[Opening Material for the task section]
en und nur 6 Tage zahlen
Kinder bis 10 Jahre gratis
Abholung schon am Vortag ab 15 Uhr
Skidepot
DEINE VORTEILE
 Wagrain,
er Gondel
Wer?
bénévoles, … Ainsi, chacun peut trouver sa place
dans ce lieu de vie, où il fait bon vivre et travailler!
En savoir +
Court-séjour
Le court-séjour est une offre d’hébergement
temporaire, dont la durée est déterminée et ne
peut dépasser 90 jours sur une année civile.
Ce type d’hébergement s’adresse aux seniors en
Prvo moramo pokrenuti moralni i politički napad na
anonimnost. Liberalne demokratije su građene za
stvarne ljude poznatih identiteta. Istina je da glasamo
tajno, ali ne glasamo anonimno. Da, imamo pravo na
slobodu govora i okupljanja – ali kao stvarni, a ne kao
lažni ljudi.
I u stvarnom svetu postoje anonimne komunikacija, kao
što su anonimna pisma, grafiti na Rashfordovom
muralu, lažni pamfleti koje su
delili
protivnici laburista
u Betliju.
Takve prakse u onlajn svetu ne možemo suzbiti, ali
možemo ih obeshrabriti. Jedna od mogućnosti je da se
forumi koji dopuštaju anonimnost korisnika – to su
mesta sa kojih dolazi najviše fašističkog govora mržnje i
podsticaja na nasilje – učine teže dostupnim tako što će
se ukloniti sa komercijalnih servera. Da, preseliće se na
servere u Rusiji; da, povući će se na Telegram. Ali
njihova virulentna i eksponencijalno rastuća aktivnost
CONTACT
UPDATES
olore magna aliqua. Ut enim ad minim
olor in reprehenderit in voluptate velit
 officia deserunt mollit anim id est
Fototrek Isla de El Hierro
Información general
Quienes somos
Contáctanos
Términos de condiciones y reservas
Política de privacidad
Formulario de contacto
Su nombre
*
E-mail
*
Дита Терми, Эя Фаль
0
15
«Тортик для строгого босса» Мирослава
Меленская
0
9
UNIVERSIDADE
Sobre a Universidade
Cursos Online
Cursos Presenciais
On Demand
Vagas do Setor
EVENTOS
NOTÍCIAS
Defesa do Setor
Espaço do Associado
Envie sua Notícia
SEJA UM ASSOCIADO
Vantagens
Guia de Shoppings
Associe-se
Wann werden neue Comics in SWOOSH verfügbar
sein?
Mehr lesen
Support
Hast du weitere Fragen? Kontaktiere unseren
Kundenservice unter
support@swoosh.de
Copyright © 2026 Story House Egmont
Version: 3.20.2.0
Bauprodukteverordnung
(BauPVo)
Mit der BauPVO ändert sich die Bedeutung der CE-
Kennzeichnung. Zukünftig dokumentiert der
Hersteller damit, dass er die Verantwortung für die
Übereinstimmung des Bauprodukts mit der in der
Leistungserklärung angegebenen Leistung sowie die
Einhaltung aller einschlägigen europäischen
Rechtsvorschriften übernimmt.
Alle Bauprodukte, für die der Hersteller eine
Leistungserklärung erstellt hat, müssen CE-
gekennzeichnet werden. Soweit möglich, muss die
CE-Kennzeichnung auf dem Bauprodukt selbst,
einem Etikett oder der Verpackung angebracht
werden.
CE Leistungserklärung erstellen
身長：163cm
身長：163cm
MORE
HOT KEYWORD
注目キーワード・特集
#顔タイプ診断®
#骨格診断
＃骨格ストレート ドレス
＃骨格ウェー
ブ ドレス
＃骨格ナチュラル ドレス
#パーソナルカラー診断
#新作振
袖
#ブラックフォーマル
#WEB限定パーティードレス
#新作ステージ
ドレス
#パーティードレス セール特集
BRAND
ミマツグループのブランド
[Closing Material for the task section]
-- Required action --
Set down each line of the data precisely as it appears above.

-- Task solution --
en und nur 6 Tage zahlen
Kinder bis 10 Jahre gratis
Abholung schon am Vortag ab 15 Uhr
Skidepot
DEINE VORTEILE
 Wagrain,
er Gondel
Wer?
bénévoles, … Ainsi, chacun peut trouver sa place
dans ce lieu de vie, où il fait bon vivre et travailler!
En savoir +
Court-séjour
Le court-séjour est une offre d’hébergement
temporaire, dont la durée est déterminée et ne
peut dépasser 90 jours sur une année civile.
Ce type d’hébergement s’adresse aux seniors en
Prvo moramo pokrenuti moralni i politički napad na
anonimnost. Liberalne demokratije su građene za
stvarne ljude poznatih identiteta. Istina je da glasamo
tajno, ali ne glasamo anonimno. Da, imamo pravo na
slobodu govora i okupljanja – ali kao stvarni, a ne kao
lažni ljudi.
I u stvarnom svetu postoje anonimne komunikacija, kao
što su anonimna pisma, grafiti na Rashfordovom
muralu, lažni pamfleti koje su
delili
protivnici laburista
u Betliju.
Takve prakse u onlajn svetu ne možemo suzbiti, ali
možemo ih obeshrabriti. Jedna od mogućnosti je da se
forumi koji dopuštaju anonimnost korisnika – to su
mesta sa kojih dolazi najviše fašističkog govora mržnje i
podsticaja na nasilje – učine teže dostupnim tako što će
se ukloniti sa komercijalnih servera. Da, preseliće se na
servere u Rusiji; da, povući će se na Telegram. Ali
njihova virulentna i eksponencijalno rastuća aktivnost
CONTACT
UPDATES
olore magna aliqua. Ut enim ad minim
olor in reprehenderit in voluptate velit
 officia deserunt mollit anim id est
Fototrek Isla de El Hierro
Información general
Quienes somos
Contáctanos
Términos de condiciones y reservas
Política de privacidad
Formulario de contacto
Su nombre
*
E-mail
*
Дита Терми, Эя Фаль
0
15
«Тортик для строгого босса» Мирослава
Меленская
0
9
UNIVERSIDADE
Sobre a Universidade
Cursos Online
Cursos Presenciais
On Demand
Vagas do Setor
EVENTOS
NOTÍCIAS
Defesa do Setor
Espaço do Associado
Envie sua Notícia
SEJA UM ASSOCIADO
Vantagens
Guia de Shoppings
Associe-se
Wann werden neue Comics in SWOOSH verfügbar
sein?
Mehr lesen
Support
Hast du weitere Fragen? Kontaktiere unseren
Kundenservice unter
support@swoosh.de
Copyright © 2026 Story House Egmont
Version: 3.20.2.0
Bauprodukteverordnung
(BauPVo)
Mit der BauPVO ändert sich die Bedeutung der CE-
Kennzeichnung. Zukünftig dokumentiert der
Hersteller damit, dass er die Verantwortung für die
Übereinstimmung des Bauprodukts mit der in der
Leistungserklärung angegebenen Leistung sowie die
Einhaltung aller einschlägigen europäischen
Rechtsvorschriften übernimmt.
Alle Bauprodukte, für die der Hersteller eine
Leistungserklärung erstellt hat, müssen CE-
gekennzeichnet werden. Soweit möglich, muss die
CE-Kennzeichnung auf dem Bauprodukt selbst,
einem Etikett oder der Verpackung angebracht
werden.
CE Leistungserklärung erstellen
身長：163cm
身長：163cm
MORE
HOT KEYWORD
注目キーワード・特集
#顔タイプ診断®
#骨格診断
＃骨格ストレート ドレス
＃骨格ウェー
ブ ドレス
＃骨格ナチュラル ドレス
#パーソナルカラー診断
#新作振
袖
#ブラックフォーマル
#WEB限定パーティードレス
#新作ステージ
ドレス
#パーティードレス セール特集
BRAND
ミマツグループのブランド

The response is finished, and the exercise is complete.